Couldnt I setup a model using V1-V6 as response variables and the others as predictor? If yes, couldnt I do an out-of-sample prediction for V1-V6 for a new timeseries ?

With ChatGPT I created sample data for that:

import numpy as np
import pandas as pd
import random

np.random.seed(42)

def simulate_measurement():
    # Simulate the time series over 2 years (720 days)
    num_days = 720
    initial_score = random.uniform(40, 48)
    decline_rate_per_day = random.uniform(0.5 / 30, 1.5 / 30)  # Per day decline
    days = np.sort(np.random.choice(range(20, 721), num_days // 10, replace=False))  # Random measurements every ~20-50 days
    scores = initial_score - decline_rate_per_day * days

    ref_index = random.randint(6, len(days) - 7)  # Ensure we have 6 measurements before and after
    ref_day = days[ref_index]
    ref_value = scores[ref_index]

    # Pick the 6 direct measurements before and after the reference day
    indices_before = list(range(ref_index - 6, ref_index))[::-1]
    indices_after = list(range(ref_index + 1, ref_index + 7))

    db = [ref_day - days[i] for i in indices_before]
    vb = [scores[i] for i in indices_before]

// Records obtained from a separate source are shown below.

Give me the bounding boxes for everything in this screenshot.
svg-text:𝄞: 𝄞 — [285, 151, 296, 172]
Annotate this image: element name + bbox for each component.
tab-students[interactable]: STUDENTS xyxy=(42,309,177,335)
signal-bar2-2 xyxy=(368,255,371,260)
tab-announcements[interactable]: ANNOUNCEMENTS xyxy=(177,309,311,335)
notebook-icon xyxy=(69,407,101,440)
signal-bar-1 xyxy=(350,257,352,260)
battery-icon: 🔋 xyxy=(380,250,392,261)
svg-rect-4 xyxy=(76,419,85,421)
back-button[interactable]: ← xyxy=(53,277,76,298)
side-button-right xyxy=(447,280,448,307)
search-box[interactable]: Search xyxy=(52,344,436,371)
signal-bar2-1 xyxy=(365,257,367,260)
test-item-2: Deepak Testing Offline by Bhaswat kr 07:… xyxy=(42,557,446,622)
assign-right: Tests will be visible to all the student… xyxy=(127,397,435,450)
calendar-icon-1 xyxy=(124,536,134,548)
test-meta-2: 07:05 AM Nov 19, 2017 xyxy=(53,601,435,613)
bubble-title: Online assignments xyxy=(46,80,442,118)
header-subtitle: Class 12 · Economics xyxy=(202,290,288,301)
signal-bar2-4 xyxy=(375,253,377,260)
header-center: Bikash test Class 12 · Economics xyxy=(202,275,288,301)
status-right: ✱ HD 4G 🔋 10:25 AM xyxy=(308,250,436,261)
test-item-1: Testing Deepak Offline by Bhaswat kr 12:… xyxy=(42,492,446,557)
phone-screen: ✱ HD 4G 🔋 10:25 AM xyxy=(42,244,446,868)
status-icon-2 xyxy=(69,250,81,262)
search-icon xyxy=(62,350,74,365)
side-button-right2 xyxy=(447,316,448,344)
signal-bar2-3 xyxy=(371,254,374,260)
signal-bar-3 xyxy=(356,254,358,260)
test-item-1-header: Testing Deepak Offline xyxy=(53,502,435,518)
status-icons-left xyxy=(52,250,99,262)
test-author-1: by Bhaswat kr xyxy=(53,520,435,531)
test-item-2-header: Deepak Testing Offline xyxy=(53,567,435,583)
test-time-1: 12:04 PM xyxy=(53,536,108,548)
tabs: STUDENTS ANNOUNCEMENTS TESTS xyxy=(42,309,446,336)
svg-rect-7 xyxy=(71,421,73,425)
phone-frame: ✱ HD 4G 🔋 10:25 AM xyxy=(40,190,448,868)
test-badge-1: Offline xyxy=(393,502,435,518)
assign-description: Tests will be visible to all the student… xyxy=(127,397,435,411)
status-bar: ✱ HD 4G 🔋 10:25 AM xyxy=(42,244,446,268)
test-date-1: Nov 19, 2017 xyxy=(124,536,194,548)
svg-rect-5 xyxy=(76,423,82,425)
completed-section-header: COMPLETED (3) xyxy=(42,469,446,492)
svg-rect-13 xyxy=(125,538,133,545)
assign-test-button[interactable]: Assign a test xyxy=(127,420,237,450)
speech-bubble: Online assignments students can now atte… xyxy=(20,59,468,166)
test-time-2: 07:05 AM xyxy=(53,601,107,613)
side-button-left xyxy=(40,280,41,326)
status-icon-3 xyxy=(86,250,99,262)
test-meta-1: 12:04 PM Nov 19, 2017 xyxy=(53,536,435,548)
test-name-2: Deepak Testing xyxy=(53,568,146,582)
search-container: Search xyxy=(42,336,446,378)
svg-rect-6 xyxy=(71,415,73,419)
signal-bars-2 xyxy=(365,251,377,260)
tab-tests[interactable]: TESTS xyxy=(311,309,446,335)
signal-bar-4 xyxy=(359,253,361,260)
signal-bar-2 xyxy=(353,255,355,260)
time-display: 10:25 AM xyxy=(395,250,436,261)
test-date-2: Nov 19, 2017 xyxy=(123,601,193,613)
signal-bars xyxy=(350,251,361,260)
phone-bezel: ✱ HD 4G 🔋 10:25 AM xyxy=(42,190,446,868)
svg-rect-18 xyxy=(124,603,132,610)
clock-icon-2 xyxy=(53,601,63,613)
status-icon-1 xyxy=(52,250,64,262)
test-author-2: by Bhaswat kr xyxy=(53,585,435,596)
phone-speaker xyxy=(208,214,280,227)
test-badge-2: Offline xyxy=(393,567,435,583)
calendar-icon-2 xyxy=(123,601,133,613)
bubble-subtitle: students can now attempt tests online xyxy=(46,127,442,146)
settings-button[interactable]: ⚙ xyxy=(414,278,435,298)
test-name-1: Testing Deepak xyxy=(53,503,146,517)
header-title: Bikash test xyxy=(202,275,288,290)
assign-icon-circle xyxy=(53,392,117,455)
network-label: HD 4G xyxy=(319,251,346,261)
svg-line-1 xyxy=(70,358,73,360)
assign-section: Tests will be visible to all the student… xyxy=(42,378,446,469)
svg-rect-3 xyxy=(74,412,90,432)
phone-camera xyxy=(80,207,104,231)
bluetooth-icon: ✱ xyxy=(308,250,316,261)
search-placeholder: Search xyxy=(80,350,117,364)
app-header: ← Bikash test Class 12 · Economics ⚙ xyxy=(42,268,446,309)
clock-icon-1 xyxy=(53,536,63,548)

    d = [days[i] - ref_day for i in indices_after]
    v = [scores[i] for i in indices_after]

        
    return {
        'V0': ref_value,
        'DB1': db[0], 'VB1': vb[0],
        'DB2': db[1], 'VB2': vb[1],
        'DB3': db[2], 'VB3': vb[2],
        'DB4': db[3], 'VB4': vb[3],
        'DB5': db[4], 'VB5': vb[4],
        'DB6': db[5], 'VB6': vb[5],
        'D1': d[0], 'V1': v[0],
        'D2': d[1], 'V2': v[1],
        'D3': d[2], 'V3': v[2],
        'D4': d[3], 'V4': v[3],
        'D5': d[4], 'V5': v[4],
        'D6': d[5], 'V6': v[5],
    }

data_list = [simulate_measurement() for _ in range(100)]
df = pd.DataFrame(data_list)

# Display the resulting DataFrame
print(df)
``

The best approach is to have some kind of physical model of what you think is going on that can serve as a basis. For example, is it a downward trend with noisy measurements or can the trend actually plateau? Either way, you can model this with prophet’s additive model (which is very simple and would be easy to translate to PyMC if someone hasn’t done that already). You can come up with multiple models and with this much data compare them.

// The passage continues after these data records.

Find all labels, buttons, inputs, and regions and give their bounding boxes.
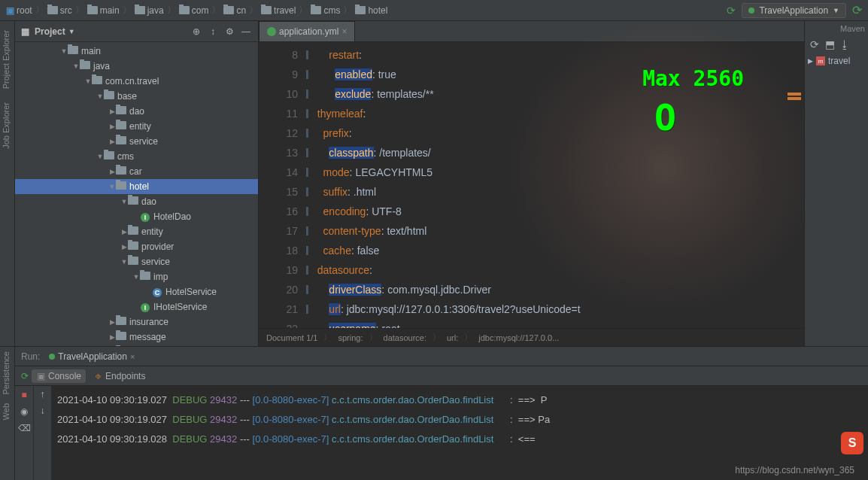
watermark-text: https://blog.csdn.net/wyn_365 (735, 465, 854, 475)
close-icon[interactable]: × (130, 352, 135, 361)
tree-item[interactable]: entity (15, 224, 258, 239)
breadcrumb-item[interactable]: java (135, 5, 164, 16)
code-editor[interactable]: 8910111213141516171819202122 restart: en… (259, 42, 804, 328)
csdn-badge: S (841, 432, 863, 454)
stop-icon[interactable]: ■ (18, 389, 30, 401)
tree-item[interactable]: CHotelService (15, 284, 258, 299)
rerun-icon[interactable]: ⟳ (21, 371, 29, 381)
debug-icon[interactable]: ◉ (18, 406, 30, 418)
run-icon[interactable]: ⟳ (852, 3, 862, 17)
run-panel: PersistenceWeb Run: TravelApplication × … (0, 346, 868, 480)
side-tab[interactable]: Job Explorer (0, 98, 12, 153)
tree-item[interactable]: provider (15, 239, 258, 254)
breadcrumb: ▣ root〉 src〉 main〉 java〉 com〉 cn〉 travel… (6, 4, 727, 17)
left-tool-gutter: Project ExplorerJob Explorer (0, 21, 15, 346)
expand-icon[interactable]: ↕ (207, 26, 219, 38)
project-tree[interactable]: mainjavacom.cn.travelbasedaoentityservic… (15, 42, 258, 346)
run-side-tools-2: ↑ ↓ (33, 386, 51, 480)
trash-icon[interactable]: ⌫ (18, 422, 30, 434)
project-panel-header: ▦ Project ▼ ⊕ ↕ ⚙ — (15, 21, 258, 42)
tree-item[interactable]: dao (15, 194, 258, 209)
down-icon[interactable]: ↓ (41, 406, 45, 416)
side-tab[interactable]: Web (0, 399, 12, 424)
refresh-icon[interactable]: ⟳ (808, 38, 821, 51)
editor-crumb[interactable]: url: (447, 333, 458, 342)
tree-item[interactable]: main (15, 44, 258, 59)
endpoints-icon: ⎆ (93, 372, 102, 381)
file-tab[interactable]: application.yml × (259, 21, 355, 41)
maven-label[interactable]: Maven (808, 24, 865, 33)
breadcrumb-item[interactable]: hotel (355, 5, 387, 16)
line-gutter: 8910111213141516171819202122 (259, 42, 311, 328)
run-tab-icon (49, 354, 55, 360)
editor-crumb[interactable]: spring: (338, 333, 363, 342)
tree-item[interactable]: car (15, 164, 258, 179)
breadcrumb-item[interactable]: com (179, 5, 209, 16)
tree-item[interactable]: dao (15, 104, 258, 119)
close-icon[interactable]: × (341, 26, 347, 37)
run-tab[interactable]: TravelApplication × (44, 351, 139, 362)
side-tab[interactable]: Persistence (0, 347, 12, 399)
tree-item[interactable]: order (15, 345, 258, 346)
breadcrumb-item[interactable]: travel (261, 5, 296, 16)
console-icon: ▣ (36, 372, 45, 381)
run-config-dropdown[interactable]: TravelApplication ▼ (742, 3, 846, 18)
console-tab[interactable]: ▣ Console (32, 369, 86, 383)
download-icon[interactable]: ⭳ (838, 38, 851, 51)
tree-item[interactable]: service (15, 254, 258, 269)
add-icon[interactable]: ⬒ (823, 38, 836, 51)
editor-crumb[interactable]: datasource: (384, 333, 426, 342)
run-panel-header: Run: TravelApplication × (15, 347, 868, 366)
tree-item[interactable]: message (15, 330, 258, 345)
tree-item[interactable]: cms (15, 149, 258, 164)
maven-panel: Maven ⟳ ⬒ ⭳ ▶ m travel (804, 21, 868, 346)
run-config-name: TravelApplication (759, 5, 828, 16)
maven-icon: m (816, 56, 825, 65)
run-dot-icon (748, 8, 754, 14)
breadcrumb-item[interactable]: cn (223, 5, 246, 16)
run-left-gutter: PersistenceWeb (0, 347, 15, 480)
top-bar: ▣ root〉 src〉 main〉 java〉 com〉 cn〉 travel… (0, 0, 868, 21)
reload-icon[interactable]: ⟳ (727, 5, 736, 17)
tree-item[interactable]: hotel (15, 179, 258, 194)
tree-item[interactable]: entity (15, 119, 258, 134)
tree-item[interactable]: IHotelDao (15, 209, 258, 224)
locate-icon[interactable]: ⊕ (190, 26, 202, 38)
breadcrumb-item[interactable]: src (47, 5, 72, 16)
minimize-icon[interactable]: — (240, 26, 252, 38)
project-panel: ▦ Project ▼ ⊕ ↕ ⚙ — mainjavacom.cn.trave… (15, 21, 259, 346)
editor-breadcrumb: Document 1/1 〉 spring: 〉 datasource: 〉 u… (259, 328, 804, 346)
up-icon[interactable]: ↑ (41, 389, 45, 399)
tree-item[interactable]: com.cn.travel (15, 74, 258, 89)
tree-item[interactable]: imp (15, 269, 258, 284)
tree-item[interactable]: service (15, 134, 258, 149)
tree-item[interactable]: insurance (15, 314, 258, 330)
editor-tab-bar: application.yml × (259, 21, 804, 42)
side-tab[interactable]: Project Explorer (0, 26, 12, 93)
run-toolbar: ⟳ ▣ Console ⎆ Endpoints (15, 366, 868, 386)
run-side-tools-1: ■ ◉ ⌫ (15, 386, 33, 480)
breadcrumb-item[interactable]: main (87, 5, 120, 16)
breadcrumb-item[interactable]: cms (311, 5, 340, 16)
gear-icon[interactable]: ⚙ (223, 26, 235, 38)
chevron-down-icon: ▼ (833, 7, 839, 14)
run-label: Run: (21, 351, 40, 362)
editor-crumb[interactable]: jdbc:mysql://127.0.0... (478, 333, 559, 342)
editor-area: Max 2560 O application.yml × 89101112131… (259, 21, 804, 346)
breadcrumb-item[interactable]: ▣ root (6, 5, 32, 16)
project-panel-title[interactable]: ▦ Project ▼ (21, 26, 75, 37)
editor-crumb[interactable]: Document 1/1 (266, 333, 317, 342)
file-tab-name: application.yml (279, 26, 338, 37)
endpoints-tab[interactable]: ⎆ Endpoints (89, 369, 150, 383)
tree-item[interactable]: java (15, 59, 258, 74)
code-content[interactable]: restart: enabled: true exclude: template… (311, 42, 804, 328)
tree-item[interactable]: IIHotelService (15, 299, 258, 314)
tree-item[interactable]: base (15, 89, 258, 104)
yml-icon (267, 27, 276, 36)
maven-project-item[interactable]: ▶ m travel (808, 56, 865, 66)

One way to do this is to have an underlying time series with a negative trend and then noisy measurements around the trend. The trend can be modeled parametrically or non-parametrically. You can model the underlying trend for all dates with sparse measurements, or in some cases, for example with normal noise, you can analytically figure out the change over multiple days (e.g., if the process is a random walk with standard normal change each day, the effect of two days is the sum of two standard normals, the variance of which is the sum of the normals and the location of which is the sum of the locations (often assumed to be zero).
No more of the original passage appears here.